Art. 14 Software licenses

  1. By purchasing a software license, Client shall become entitled to use the software on the contractually agreed number of computers.
  2. The rights of use resulting from a software license shall only apply to Client and shall not be transferred to third parties.
  3. RINNTECH reserves the right not to provide the key codes for using the software unless the license fee has been paid in full.
  4. Client shall not be entitled to modify or decompile the software.

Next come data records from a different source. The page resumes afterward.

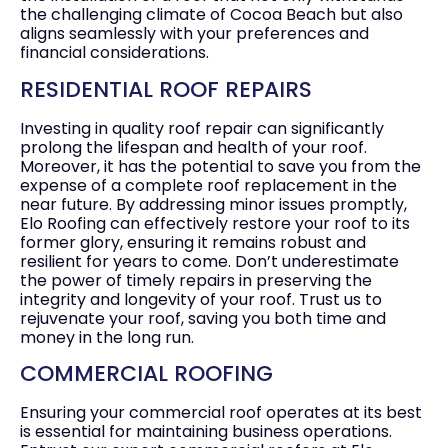
the challenging climate of
Cocoa Beach
but also
aligns seamlessly with your preferences and
financial considerations.
RESIDENTIAL ROOF REPAIRS
Investing in quality roof repair can significantly
prolong the lifespan and health of your roof.
Moreover, it has the potential to save you from the
expense of a complete roof replacement in the
near future. By addressing minor issues promptly,
Elo Roofing can effectively restore your roof to its
former glory, ensuring it remains robust and
resilient for years to come. Don’t underestimate
the power of timely repairs in preserving the
integrity and longevity of your roof. Trust us to
rejuvenate your roof, saving you both time and
money in the long run.
COMMERCIAL ROOFING
Ensuring your commercial roof operates at its best
is essential for maintaining business operations.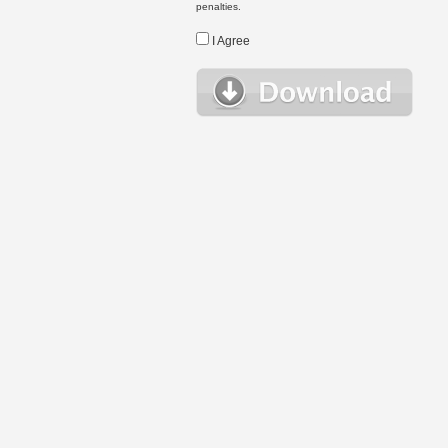
penalties.
I Agree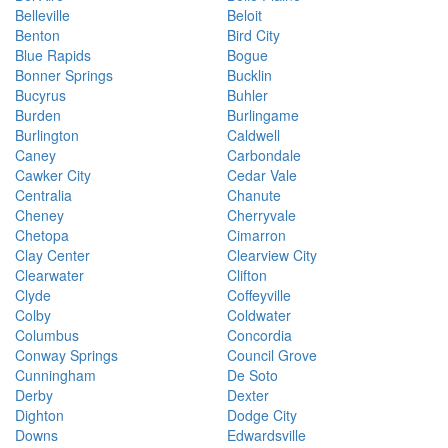
Belleville
Beloit
Benton
Bird City
Blue Rapids
Bogue
Bonner Springs
Bucklin
Bucyrus
Buhler
Burden
Burlingame
Burlington
Caldwell
Caney
Carbondale
Cawker City
Cedar Vale
Centralia
Chanute
Cheney
Cherryvale
Chetopa
Cimarron
Clay Center
Clearview City
Clearwater
Clifton
Clyde
Coffeyville
Colby
Coldwater
Columbus
Concordia
Conway Springs
Council Grove
Cunningham
De Soto
Derby
Dexter
Dighton
Dodge City
Downs
Edwardsville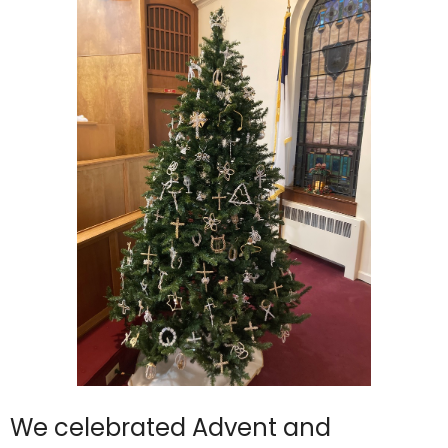
We celebrated Advent and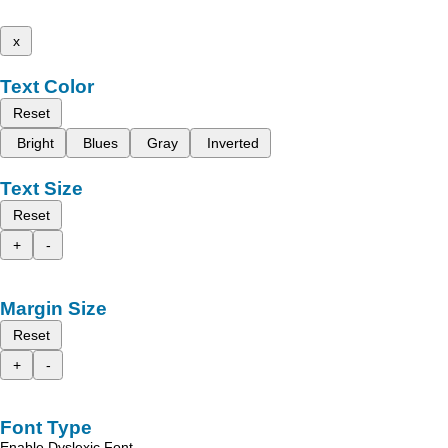
x
Text Color
Reset
Bright
Blues
Gray
Inverted
Text Size
Reset
+
-
Margin Size
Reset
+
-
Font Type
Enable Dyslexic Font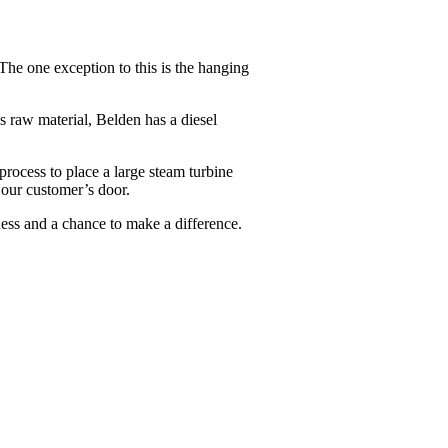
The one exception to this is the hanging
 raw material, Belden has a diesel
process to place a large steam turbine
 our customer’s door.
ess and a chance to make a difference.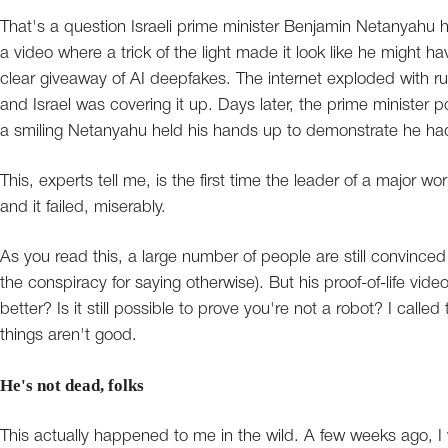
That's a question Israeli prime minister Benjamin Netanyahu 
a video where a trick of the light made it look like he might ha
clear giveaway of AI deepfakes. The internet exploded with ru
and Israel was covering it up. Days later, the prime minister 
a smiling Netanyahu held his hands up to demonstrate he had
This, experts tell me, is the first time the leader of a major w
and it failed, miserably.
As you read this, a large number of people are still convinced 
the conspiracy for saying otherwise). But his proof-of-life v
better? Is it still possible to prove you're not a robot? I called
things aren't good.
He's not dead, folks
This actually happened to me in the wild. A few weeks ago, I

Art. 15 Statute of Limitation

  1. For entrepreneurs, the warranty period shall be limited to one year, starting from the delivery of the goods. For consumers, the warranty period shall be in accordance with section 438, German Civil Code.
  2. Client’s claims for damages shall be time-limited after one year, starting from the delivery of the goods.

Art. 16 Miscellaneous, choice of forum

The laws of the Federal Republic of Germany shall be applicable hereto. The UN Convention on the International Sale of Goods shall not be applicable. To the extent that Client is not a consumer, the courts of Heidelberg shall be the proper venue.

Art. 17 Severability

In the event that any present or future provisions hereof should be or become invalid/void or unenforceable, in whole or in part, the validity of the remaining provisions hereof shall not be affected. The same applies if an ambiguity requiring clarification should be identified after signing the present agreement. The parties agree to replace the unenforceable/invalid provision or the ambiguity requiring clarification by a valid provision that properly reflects the legal and economic content of the unenforceable/invalid provision or the overall contents of the present agreement.

Note on data storage

In accordance with the provisions of the Federal Data Protection Act, we should like to point out that our books are kept with the help of electronic devices, and that we store the data received in the course of the business relationship with Client in this connection.